Please find every line in the records below that contains the word "Regular", and copy it.

**Dataset entries**
'''

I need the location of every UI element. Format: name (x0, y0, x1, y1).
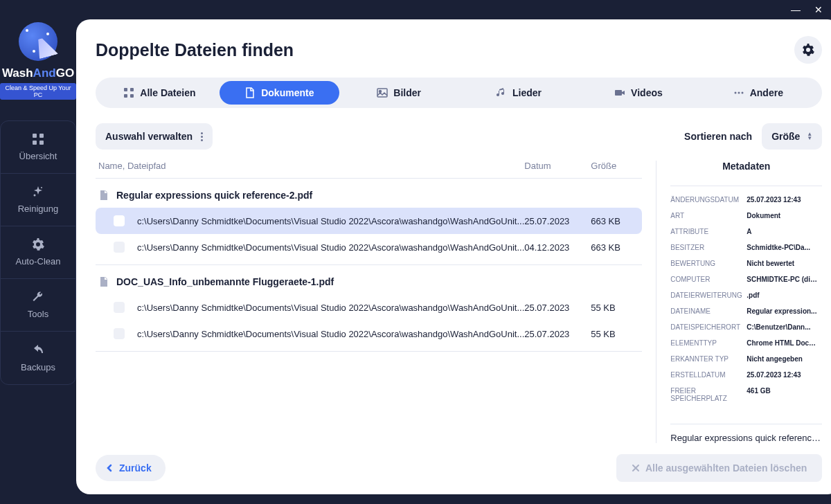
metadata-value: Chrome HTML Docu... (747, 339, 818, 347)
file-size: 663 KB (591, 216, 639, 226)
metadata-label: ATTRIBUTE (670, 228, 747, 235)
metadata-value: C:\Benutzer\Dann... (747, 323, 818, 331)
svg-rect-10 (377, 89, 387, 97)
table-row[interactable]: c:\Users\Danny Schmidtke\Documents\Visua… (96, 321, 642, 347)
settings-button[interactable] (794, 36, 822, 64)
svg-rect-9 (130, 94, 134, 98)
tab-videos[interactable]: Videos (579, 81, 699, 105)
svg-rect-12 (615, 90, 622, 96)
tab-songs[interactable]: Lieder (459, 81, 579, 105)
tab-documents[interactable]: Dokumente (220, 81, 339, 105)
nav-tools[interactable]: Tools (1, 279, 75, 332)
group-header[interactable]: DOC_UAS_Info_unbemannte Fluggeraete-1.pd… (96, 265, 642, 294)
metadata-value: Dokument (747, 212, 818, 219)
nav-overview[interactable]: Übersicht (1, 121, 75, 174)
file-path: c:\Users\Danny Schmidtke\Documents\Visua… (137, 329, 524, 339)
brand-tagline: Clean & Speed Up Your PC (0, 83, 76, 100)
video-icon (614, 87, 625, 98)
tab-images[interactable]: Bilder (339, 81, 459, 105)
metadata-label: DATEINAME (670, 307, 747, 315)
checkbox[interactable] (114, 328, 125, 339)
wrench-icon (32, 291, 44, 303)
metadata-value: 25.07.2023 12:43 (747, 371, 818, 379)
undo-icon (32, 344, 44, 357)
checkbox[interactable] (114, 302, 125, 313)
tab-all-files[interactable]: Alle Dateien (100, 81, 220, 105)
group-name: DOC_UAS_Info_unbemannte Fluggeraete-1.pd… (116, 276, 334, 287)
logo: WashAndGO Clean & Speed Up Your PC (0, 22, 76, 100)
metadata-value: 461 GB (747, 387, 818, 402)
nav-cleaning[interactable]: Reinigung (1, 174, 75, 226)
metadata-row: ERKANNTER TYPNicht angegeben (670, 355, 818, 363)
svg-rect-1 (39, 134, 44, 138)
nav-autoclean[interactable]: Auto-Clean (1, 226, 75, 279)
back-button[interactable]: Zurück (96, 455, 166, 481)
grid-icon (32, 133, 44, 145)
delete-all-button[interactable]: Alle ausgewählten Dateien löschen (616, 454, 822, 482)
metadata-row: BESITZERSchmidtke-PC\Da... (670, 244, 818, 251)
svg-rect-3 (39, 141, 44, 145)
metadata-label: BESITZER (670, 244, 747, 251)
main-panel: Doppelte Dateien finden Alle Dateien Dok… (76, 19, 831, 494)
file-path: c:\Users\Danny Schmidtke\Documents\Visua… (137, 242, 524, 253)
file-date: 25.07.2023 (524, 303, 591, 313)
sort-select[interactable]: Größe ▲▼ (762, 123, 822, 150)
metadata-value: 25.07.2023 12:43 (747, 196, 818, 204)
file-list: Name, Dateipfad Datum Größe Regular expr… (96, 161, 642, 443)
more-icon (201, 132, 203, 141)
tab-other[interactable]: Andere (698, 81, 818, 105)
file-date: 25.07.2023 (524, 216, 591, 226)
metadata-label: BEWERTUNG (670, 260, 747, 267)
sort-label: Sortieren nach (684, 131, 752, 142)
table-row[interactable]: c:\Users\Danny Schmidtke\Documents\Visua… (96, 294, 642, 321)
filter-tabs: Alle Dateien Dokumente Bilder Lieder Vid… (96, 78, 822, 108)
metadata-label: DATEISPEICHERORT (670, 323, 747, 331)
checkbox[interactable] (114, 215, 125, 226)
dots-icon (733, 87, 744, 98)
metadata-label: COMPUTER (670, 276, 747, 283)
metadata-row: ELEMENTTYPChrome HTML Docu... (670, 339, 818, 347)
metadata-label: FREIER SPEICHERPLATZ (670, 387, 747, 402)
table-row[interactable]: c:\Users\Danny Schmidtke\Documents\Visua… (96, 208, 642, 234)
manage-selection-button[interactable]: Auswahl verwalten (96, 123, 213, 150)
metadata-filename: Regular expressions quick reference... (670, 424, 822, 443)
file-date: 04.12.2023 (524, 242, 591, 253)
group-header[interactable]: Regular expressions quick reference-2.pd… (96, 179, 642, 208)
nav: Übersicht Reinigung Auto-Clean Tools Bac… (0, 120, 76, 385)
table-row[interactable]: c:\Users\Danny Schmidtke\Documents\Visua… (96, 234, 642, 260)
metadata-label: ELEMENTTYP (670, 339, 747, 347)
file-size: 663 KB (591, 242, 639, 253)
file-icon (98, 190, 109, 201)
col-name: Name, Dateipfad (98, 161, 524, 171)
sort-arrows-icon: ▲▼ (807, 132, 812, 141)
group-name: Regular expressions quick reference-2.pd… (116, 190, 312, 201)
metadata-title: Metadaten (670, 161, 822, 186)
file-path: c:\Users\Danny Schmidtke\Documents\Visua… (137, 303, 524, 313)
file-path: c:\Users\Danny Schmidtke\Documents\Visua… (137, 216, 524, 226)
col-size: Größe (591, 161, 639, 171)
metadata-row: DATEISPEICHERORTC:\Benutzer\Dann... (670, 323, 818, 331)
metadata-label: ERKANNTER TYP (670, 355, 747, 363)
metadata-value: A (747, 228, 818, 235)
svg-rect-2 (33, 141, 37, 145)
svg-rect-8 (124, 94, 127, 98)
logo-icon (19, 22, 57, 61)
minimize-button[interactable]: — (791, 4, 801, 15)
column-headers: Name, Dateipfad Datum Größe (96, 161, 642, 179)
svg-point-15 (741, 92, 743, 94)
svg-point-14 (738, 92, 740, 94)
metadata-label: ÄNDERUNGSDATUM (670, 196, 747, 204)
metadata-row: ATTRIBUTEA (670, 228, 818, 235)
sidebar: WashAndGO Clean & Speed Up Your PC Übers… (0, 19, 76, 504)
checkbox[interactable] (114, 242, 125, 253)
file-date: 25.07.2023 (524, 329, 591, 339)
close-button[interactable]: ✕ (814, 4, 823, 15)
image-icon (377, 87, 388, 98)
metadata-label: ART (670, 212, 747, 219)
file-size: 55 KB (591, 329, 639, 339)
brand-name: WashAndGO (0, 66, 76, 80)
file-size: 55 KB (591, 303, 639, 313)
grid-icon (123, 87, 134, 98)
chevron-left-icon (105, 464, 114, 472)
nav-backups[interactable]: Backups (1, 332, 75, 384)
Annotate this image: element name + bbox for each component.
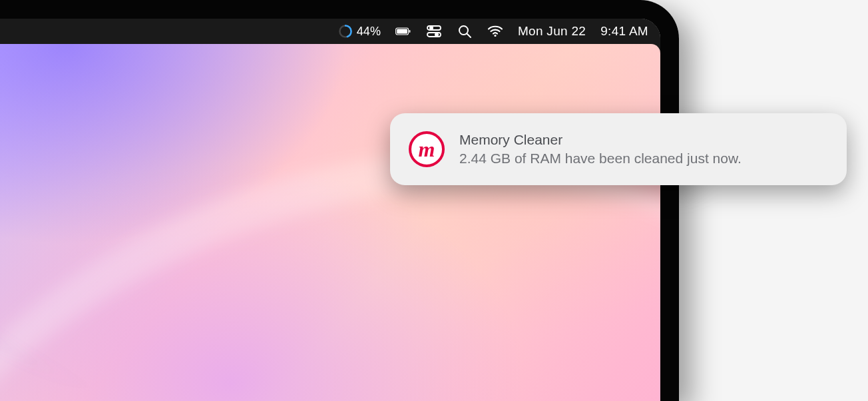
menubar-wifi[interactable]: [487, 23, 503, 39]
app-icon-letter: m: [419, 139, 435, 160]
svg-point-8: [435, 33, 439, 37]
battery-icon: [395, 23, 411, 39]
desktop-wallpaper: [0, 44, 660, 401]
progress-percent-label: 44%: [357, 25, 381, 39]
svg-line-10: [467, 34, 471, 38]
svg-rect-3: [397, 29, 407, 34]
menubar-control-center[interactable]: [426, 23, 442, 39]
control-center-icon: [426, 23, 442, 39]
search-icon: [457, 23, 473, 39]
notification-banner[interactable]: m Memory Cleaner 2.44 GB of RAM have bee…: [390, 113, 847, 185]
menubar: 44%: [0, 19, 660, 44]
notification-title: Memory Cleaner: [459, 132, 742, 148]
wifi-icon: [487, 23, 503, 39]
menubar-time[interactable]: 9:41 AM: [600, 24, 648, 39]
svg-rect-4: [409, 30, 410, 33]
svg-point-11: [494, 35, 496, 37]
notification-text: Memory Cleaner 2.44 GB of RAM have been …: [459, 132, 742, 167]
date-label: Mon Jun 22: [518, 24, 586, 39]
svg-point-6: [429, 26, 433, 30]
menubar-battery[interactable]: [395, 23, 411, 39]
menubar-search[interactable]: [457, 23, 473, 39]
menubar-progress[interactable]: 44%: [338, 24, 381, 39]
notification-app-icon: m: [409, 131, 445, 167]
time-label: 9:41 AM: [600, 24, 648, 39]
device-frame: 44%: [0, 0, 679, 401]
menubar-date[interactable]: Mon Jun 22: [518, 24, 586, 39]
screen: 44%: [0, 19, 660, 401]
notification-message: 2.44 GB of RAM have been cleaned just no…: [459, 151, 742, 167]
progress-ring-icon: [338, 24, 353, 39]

'''

**Written reply**
file-list: Name, Dateipfad Datum Größe Regular expr… (96, 161, 642, 443)
metadata-filename: Regular expressions quick reference... (670, 424, 822, 443)
group-header[interactable]: Regular expressions quick reference-2.pd… (96, 179, 642, 208)
group-name: Regular expressions quick reference-2.pd… (116, 190, 312, 201)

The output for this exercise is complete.